The Spooky Tire (Jon Scieszka's Trucktown)
It was dark.
It was stormy.
It was night.
Melvin had a flat tire.
Cement mixer Melvin is in a situation. With a deflated front tire, he hopefully rolls into a shadowy, spooky junkyard in hopes of snagging a spare. And there he sees one, a strangely orangish, strangely glowing tire. It's a weird one, all right, but if the tire fits, wear it, Melvin thinks.
But before Melvin can roll back the way he came, he is stopped right in his treads.
"WHO TOOK MY GOLDEN TIRE?" a spooky voice called.
Melvin was worried.
Melvin was scared.
The timorous cement mixer hurriedly makes for home and, still spooked, parks himself in what he hopes is an undisclosed location, in hopes of an incognito idle.

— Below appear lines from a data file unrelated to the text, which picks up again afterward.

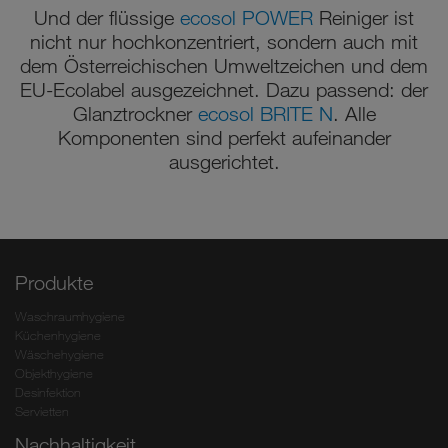
Und der flüssige
ecosol POWER
Reiniger ist
nicht nur hochkonzentriert, sondern auch mit
dem Österreichischen Umweltzeichen und dem
EU-Ecolabel ausgezeichnet. Dazu passend: der
Glanztrockner
ecosol BRITE N
. Alle
Komponenten sind perfekt aufeinander
ausgerichtet.
Produkte
Waschraumhygiene
Küchenhygiene
Wäschehygiene
Objekthygiene
Desinfektion
Servietten
Nachhaltigkeit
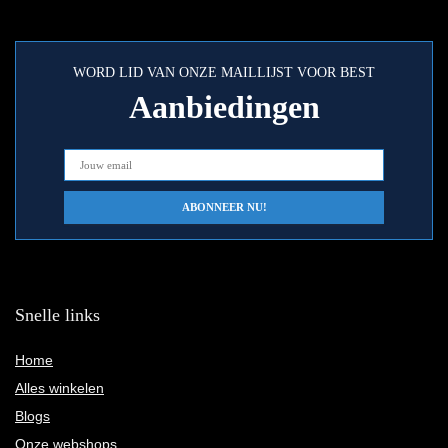
WORD LID VAN ONZE MAILLIJST VOOR BEST
Aanbiedingen
Snelle links
Home
Alles winkelen
Blogs
Onze webshops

"WHO TOOK MY GOLDEN TIRE?"
The spooky voice had found him!
Melvin pulls in his fenders and closes his eyes, but the spooky voice grows closer, until to his horror he sees a dark draped shape, with headlights glowing from behind its covering sheet.
"YOU TOOK IT!"
Don't you want the OTHER one?"
For those youngsters who are both ready to read or, as the author puts it in his introduction, "ready to roll," Jon Scieszka and his trio of vehicular design artists have a brand-new offering for the season, The Spooky Tire (Ready-to-Read Level 1) (Aladdin, 2009.) Using the, er, bare bones of the familiar folktale "The Golden Arm" and its variants, this talented pit crew has fashioned some timely truck fun for their emergent reader fans. Other books in this easy-to-read series are Uh-Oh, Max (Ready-to-Read. Level 1) and Pete's Party (Ready-to-Read. Level 1).